Longe vão os tempos em que a UGT celebrava o Dia do Trabalhador na rua (foto de 2013). Este domingo, a data será celebrada com uma conferência com o ex-ministro Vieira da Silva.
© Gerardo Santos / Global Imagens
O endurecimento do discurso na CGTP contrasta com as promessas de reconciliação feitas pelo novo líder da UGT, Mário Mourão, eleito há uma semana. Falando à Lusa, o sindicalista defendeu um melhor relacionamento entre a tendência sindical socialista da central e o PS, considerando que "é tempo de se entenderem" e que é o líder certo para isso. Para já, a prioridade da central parece centrar-se em aumentos para os funcionários do Estado acima dos 0,9% prometidos pelo Governo antes de rebentar a guerra na Ucrânia.
"O Governo deve assumir, desde logo, a sua responsabilidade, enquanto maior empregador, de uma política de valorização salarial de todos os seus trabalhadores", disse Mourão, há uma semana, no discurso com que encerrou o congresso da UGT que o elegeu líder. Para o sindicalista, "o retomar da discussão da valorização dos salários e rendimentos continua a ser uma prioridade" que se torna "ainda mais oportuna e premente, tendo presente os recursos disponíveis para serem aplicados nas mudanças estruturais" da economia.
QUEM SÃO OS DOIS LÍDERES SINDICAIS
ISABEL CAMARINHA: A sindicalista que nunca trabalhou numa empresa

© Rita Chantre / Global Imagens
A escolha de Isabel Camarinha, em 2020, para suceder a Arménio Carlos na liderança da CGTP-In comportou várias novidades: pela primeira vez a central teria uma mulher à frente; pela primeira não seria alguém proveniente do operariado; e pela primeira vez a escolha recaiu sobre alguém que não integra o Comité Central do PCP.
Camarinha reúne ainda outra característica inovadora: nunca trabalhou em nenhuma empresa.

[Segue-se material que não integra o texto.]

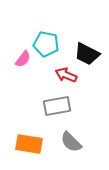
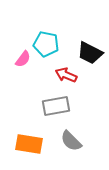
black trapezoid: moved 3 px right, 1 px up
gray rectangle: moved 1 px left
gray semicircle: moved 1 px up
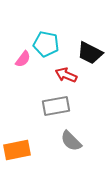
orange rectangle: moved 12 px left, 6 px down; rotated 20 degrees counterclockwise
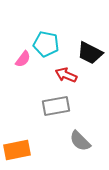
gray semicircle: moved 9 px right
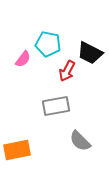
cyan pentagon: moved 2 px right
red arrow: moved 1 px right, 4 px up; rotated 85 degrees counterclockwise
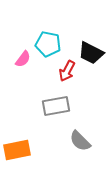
black trapezoid: moved 1 px right
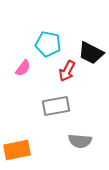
pink semicircle: moved 9 px down
gray semicircle: rotated 40 degrees counterclockwise
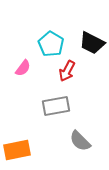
cyan pentagon: moved 3 px right; rotated 20 degrees clockwise
black trapezoid: moved 1 px right, 10 px up
gray semicircle: rotated 40 degrees clockwise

A sua carreira profissional desenvolveu-a dentro de sindicatos: primeiro como funcionária sindical; depois como sindicalista. Aos 59 anos alcançou a liderança da CGTP e nessa altura presidia ao sindicato dos Trabalhadores do Comércio, Escritórios e Serviços de Portugal.

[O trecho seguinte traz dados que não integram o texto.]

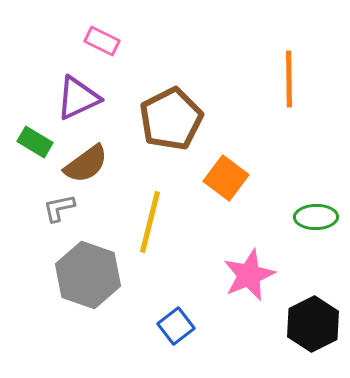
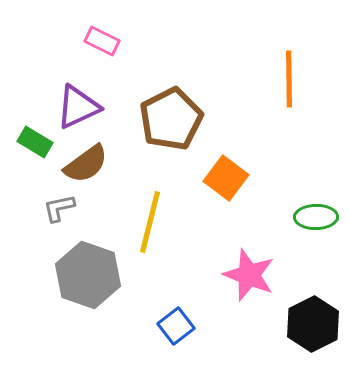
purple triangle: moved 9 px down
pink star: rotated 28 degrees counterclockwise
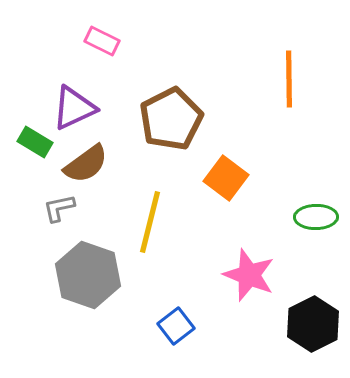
purple triangle: moved 4 px left, 1 px down
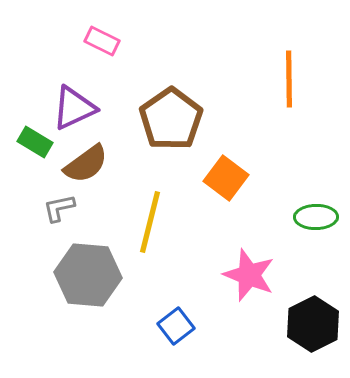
brown pentagon: rotated 8 degrees counterclockwise
gray hexagon: rotated 14 degrees counterclockwise
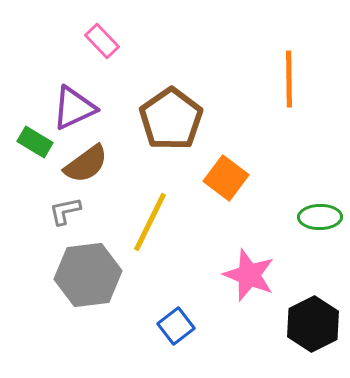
pink rectangle: rotated 20 degrees clockwise
gray L-shape: moved 6 px right, 3 px down
green ellipse: moved 4 px right
yellow line: rotated 12 degrees clockwise
gray hexagon: rotated 12 degrees counterclockwise
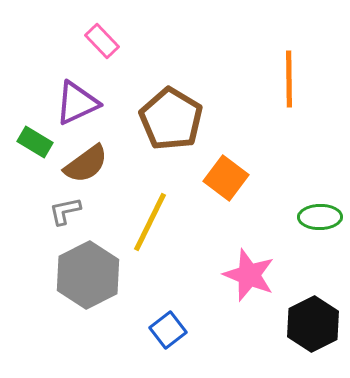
purple triangle: moved 3 px right, 5 px up
brown pentagon: rotated 6 degrees counterclockwise
gray hexagon: rotated 20 degrees counterclockwise
blue square: moved 8 px left, 4 px down
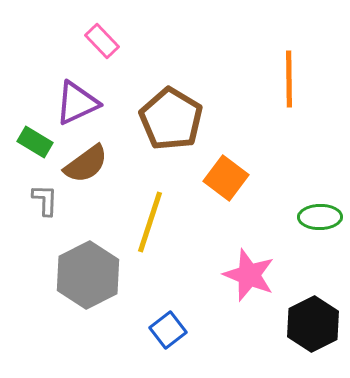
gray L-shape: moved 20 px left, 11 px up; rotated 104 degrees clockwise
yellow line: rotated 8 degrees counterclockwise
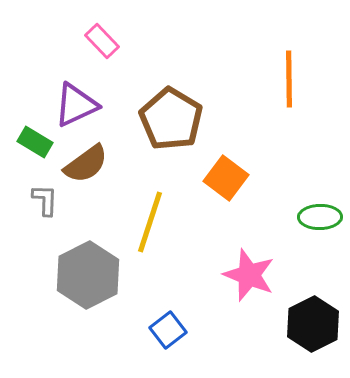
purple triangle: moved 1 px left, 2 px down
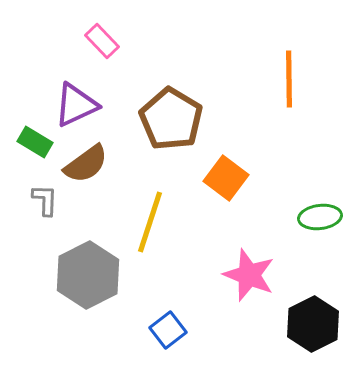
green ellipse: rotated 6 degrees counterclockwise
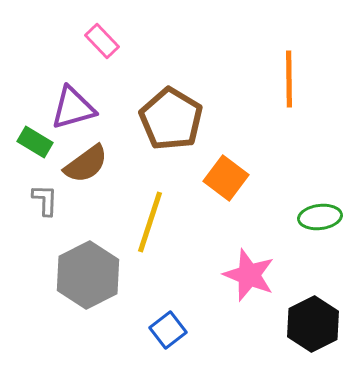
purple triangle: moved 3 px left, 3 px down; rotated 9 degrees clockwise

Sindicalista há mais de 30 anos, Isabel Maria Roberto Lopes Perdigão Camarinha integrou as listas de candidatos da CDU a várias eleições, sempre em lugares não elegíveis. Foi 13.ª nas últimas eleições para o Parlamento Europeu e nas últimas legislativas ocupou o oitavo lugar na lista da CDU por Lisboa. A sua ascenção a secretária-geral da CGTP foi acompanhada de uma forte renovação na cúpula da organização. Arménio Carlos deixou a liderança por estar perto da idade da reforma (e regressou à Carris, onde é electricista). Mas pela mesma razão - idade - outros dirigentes passaram à reforma: casos de Ana Avoila (sindicatos da Administração Pública), Carlos Trindade (da tendência socialista) e Deolinda Machado (católicos).
MÁRIO MOURÃO: Novo líder em continuidade absoluta

© PAULO CUNHA/LUSA
Socialista, sindicalista, bancário com origem no BES. Mário Mourão, 64 anos, o novo líder da UGT, eleito no domingo passado, segue ponto por ponto do perfil do seu antecessor, Carlos Silva. Talvez a única diferença substantiva, nos dados curriculares, esteja no facto de Silva ser de Lisboa e Mourão do Porto. E na verdade o novo secretário-geral da central tem um perfil partidário um pouco mais vincado do que o do seu antecessor: Mourão foi de facto deputado eleito pelo PS, na legislatura 2009-2011; Silva foi apenas candidato a deputado, nunca tendo sido eleito. De resto, tanto um como outro foram dirigentes distritais e nacionais do partido.
Atualmente, Mourão também preside à Tendência Sindical Socialista, o que parece ser uma condição prévia indispensável para liderar a UGT. Iniciou a atividade bancária em 1976, ingressando nos quadros do Banco Espírito Santo, e em 1988 começou a dedicar-se ao sindicalismo. Até ao congresso que o elegeu líder da UGT era seu vice-presidente e membro do Secretariado Nacional. Mourão chegou a ser coordenador de uma das estruturas distritais mais poderosas no PS, a federação do Porto.
É, além do mais, um especialista em questões de Defesa. Na legislatura em que foi deputado, integrou a comissão parlamentar de Defesa. É membro da Associação de Auditores de Defesa Nacional e tem artigos publicados na Revista de Defesa Nacional.